A partir de ce moment tout s’enchaîne. Mon identification va vite, mon voisin Brahim prévient mon ami Fabien qui rentre tout juste du travail. La rue des artisans est bloquée à la circulation et je comprends que je suis victime d’un accident. Je comprends que je vais devoir m’accrocher pour continuer à vivre.

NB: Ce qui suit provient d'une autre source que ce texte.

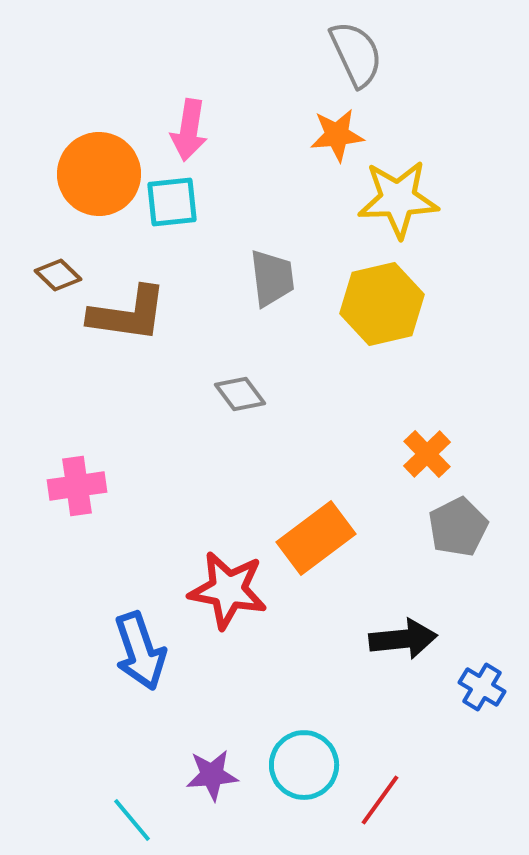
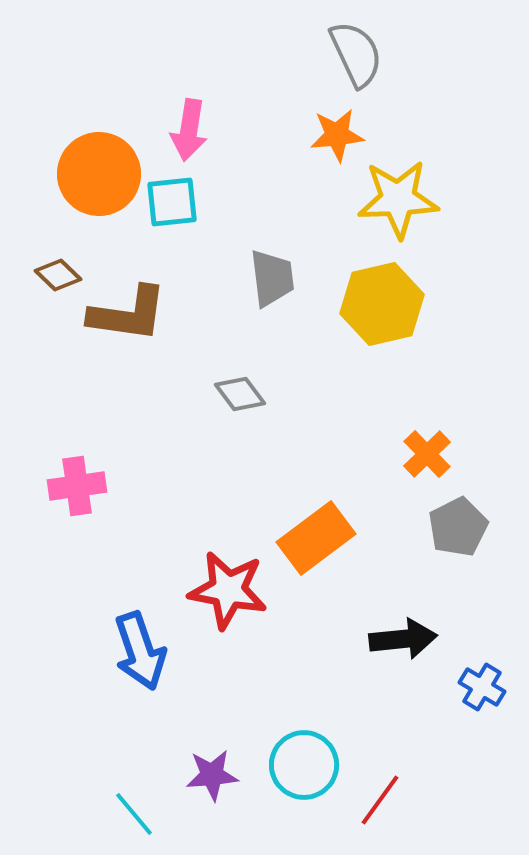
cyan line: moved 2 px right, 6 px up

Les pompiers arrivent, j’ai très mal au dos, c’est insupportable. Je suis toujours clouée sur l’asphalte, inclinée sur mon côté gauche avec le genou fléchi et mon sac dans le dos. Je pense que mon fémur est cassé car j’ai hurlé lorsque le grand-père a posé sa main sur mon genou. La morphine soulage progressivement mes douleurs, le pompier en appui tête me soutient énormément et m’accompagne pour ne rien lâcher, mais mon cas est grave et ils oseront me placer dans le camion à 15h30 seulement.

Ils m’emmènent à l’hôpital de Saint-Malo où je suis immédiatement prise en charge. Le bodyscan est sans appel. Ma colonne vertébrale est touchée, luxation L3-L4, aucun neurochirurgien n’est présent dans l’établissement, je serai donc transportée en hélicoptère à Pontchaillou à 19h00.

Mon père m’a rejoint aux urgences avant mon transfert. Sa première phrase sera « Promets moi de me retirer ma voiture à cet âge. » Le monsieur responsable de mon accident a 87 ans et ses enfants pensaient à lui retirer sa voiture une semaine avant.

Les infirmiers demandent à ma famille de me laisser. Le regard rempli de peur de mon conjoint au-dessus de ma coquille m’informe que mes opérations à venir sont risquées. Un message implicite qui m’invite à remplir mon sac de ressources pour espérer me sauver.

Il est 19h00, le transfert est pour maintenant. Un moment horrible. Le vol n’était pourtant pas long, mais le mal être plus les vibrations et l’intensité du bruit m’ont obligée à puiser dans mes ressources pour calmer l’oppression du trajet.

Arrivée à Pontchaillou, les places sont chères et mon intervention est repoussée de cas prioritaire en cas prioritaire. On me dit que je passerai à 23h00, puis à 2h heures du matin. Puis que le chirurgien est parti dormir… Ce n’est que le lendemain à 15h00 que je serai prise en charge. Je suis à ce moment totalement shootée par les doses de morphine et remets ma foi en la vie à ce quelque chose de plus grand que nous.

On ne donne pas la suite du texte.